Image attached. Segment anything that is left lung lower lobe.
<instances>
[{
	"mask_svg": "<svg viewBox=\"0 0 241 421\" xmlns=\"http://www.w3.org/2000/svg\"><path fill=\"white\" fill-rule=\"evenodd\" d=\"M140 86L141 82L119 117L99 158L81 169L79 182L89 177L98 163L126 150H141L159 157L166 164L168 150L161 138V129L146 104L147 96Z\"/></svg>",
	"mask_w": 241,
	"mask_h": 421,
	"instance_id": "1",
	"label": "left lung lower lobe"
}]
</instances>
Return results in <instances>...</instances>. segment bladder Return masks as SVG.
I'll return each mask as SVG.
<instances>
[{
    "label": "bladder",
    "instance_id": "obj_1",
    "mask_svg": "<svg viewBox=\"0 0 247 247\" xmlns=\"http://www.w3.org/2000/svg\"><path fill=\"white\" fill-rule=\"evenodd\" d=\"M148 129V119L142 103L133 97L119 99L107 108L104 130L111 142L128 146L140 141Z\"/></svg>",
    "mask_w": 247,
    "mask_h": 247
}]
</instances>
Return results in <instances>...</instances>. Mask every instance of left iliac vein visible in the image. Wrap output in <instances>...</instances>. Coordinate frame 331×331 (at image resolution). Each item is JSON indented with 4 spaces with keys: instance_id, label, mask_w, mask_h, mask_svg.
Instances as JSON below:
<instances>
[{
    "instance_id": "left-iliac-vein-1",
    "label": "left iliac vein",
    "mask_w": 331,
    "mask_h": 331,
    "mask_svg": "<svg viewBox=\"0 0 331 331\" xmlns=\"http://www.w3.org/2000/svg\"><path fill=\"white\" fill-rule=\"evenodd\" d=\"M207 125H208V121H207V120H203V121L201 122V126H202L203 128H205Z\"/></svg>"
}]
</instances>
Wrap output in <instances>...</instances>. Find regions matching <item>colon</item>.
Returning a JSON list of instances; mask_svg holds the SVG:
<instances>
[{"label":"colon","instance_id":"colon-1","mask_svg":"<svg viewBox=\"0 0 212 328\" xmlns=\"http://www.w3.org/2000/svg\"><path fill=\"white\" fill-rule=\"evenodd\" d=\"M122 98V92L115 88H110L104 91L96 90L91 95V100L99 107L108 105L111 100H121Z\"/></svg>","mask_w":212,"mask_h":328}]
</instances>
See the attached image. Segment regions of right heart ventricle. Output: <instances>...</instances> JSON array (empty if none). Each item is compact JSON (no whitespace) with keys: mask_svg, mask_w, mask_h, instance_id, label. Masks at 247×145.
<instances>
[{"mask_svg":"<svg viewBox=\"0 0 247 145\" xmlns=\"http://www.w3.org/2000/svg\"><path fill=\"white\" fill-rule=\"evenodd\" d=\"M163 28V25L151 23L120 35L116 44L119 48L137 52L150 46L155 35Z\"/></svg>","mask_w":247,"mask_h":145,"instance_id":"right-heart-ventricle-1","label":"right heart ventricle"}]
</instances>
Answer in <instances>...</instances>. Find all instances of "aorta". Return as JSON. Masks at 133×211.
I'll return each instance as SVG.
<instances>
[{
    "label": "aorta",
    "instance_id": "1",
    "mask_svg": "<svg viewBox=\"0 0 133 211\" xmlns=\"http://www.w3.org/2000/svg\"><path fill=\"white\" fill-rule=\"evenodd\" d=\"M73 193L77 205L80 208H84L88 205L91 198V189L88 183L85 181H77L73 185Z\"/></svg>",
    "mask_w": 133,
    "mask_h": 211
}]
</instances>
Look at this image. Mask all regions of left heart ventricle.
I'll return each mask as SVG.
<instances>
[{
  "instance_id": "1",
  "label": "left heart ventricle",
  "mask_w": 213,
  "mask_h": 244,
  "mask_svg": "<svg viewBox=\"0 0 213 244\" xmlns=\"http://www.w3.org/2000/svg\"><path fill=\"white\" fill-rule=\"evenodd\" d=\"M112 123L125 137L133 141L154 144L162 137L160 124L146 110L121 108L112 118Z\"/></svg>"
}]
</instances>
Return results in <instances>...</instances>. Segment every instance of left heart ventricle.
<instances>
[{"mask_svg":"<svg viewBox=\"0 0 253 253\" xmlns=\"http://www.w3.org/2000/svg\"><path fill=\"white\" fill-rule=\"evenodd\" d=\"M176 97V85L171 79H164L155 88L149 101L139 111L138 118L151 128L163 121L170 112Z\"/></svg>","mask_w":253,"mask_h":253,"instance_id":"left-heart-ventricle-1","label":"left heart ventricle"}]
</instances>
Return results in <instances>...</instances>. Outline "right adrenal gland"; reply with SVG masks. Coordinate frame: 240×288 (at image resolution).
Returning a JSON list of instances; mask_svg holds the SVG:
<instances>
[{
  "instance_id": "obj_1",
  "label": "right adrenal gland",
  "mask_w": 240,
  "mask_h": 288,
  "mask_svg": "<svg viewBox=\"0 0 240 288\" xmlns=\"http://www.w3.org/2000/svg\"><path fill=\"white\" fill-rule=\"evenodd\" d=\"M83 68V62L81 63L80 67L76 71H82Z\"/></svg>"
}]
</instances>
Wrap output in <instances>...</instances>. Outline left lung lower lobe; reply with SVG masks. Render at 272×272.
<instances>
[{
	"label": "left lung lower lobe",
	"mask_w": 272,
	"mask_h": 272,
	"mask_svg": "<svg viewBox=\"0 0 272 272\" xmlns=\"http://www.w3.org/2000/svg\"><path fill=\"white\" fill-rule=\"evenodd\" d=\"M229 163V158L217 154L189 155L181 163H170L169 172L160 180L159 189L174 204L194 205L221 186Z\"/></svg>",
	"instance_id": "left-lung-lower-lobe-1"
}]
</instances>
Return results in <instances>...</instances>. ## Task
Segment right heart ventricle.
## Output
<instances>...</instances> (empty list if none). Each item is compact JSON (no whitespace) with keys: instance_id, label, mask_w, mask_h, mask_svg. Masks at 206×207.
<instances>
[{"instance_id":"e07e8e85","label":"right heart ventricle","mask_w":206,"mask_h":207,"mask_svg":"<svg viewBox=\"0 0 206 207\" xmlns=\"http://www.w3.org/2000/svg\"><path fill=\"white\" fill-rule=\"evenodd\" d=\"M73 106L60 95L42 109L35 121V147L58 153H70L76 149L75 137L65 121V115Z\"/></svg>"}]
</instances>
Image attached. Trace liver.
+ + +
§ **Task brief**
Reproduce the lines word for word, starting at the one holding "Return results in <instances>...</instances>. ##" and ending at the final line of the material above.

§ **Solution for this problem**
Return results in <instances>...</instances>. ## Task
Segment right heart ventricle.
## Output
<instances>...</instances> (empty list if none). Each item is compact JSON (no whitespace) with keys: instance_id, label, mask_w, mask_h, mask_svg. Masks at 206×207.
<instances>
[{"instance_id":"e07e8e85","label":"right heart ventricle","mask_w":206,"mask_h":207,"mask_svg":"<svg viewBox=\"0 0 206 207\" xmlns=\"http://www.w3.org/2000/svg\"><path fill=\"white\" fill-rule=\"evenodd\" d=\"M73 106L60 95L42 109L35 121V147L58 153H70L76 149L75 137L65 121V115Z\"/></svg>"}]
</instances>
Image attached. Trace liver.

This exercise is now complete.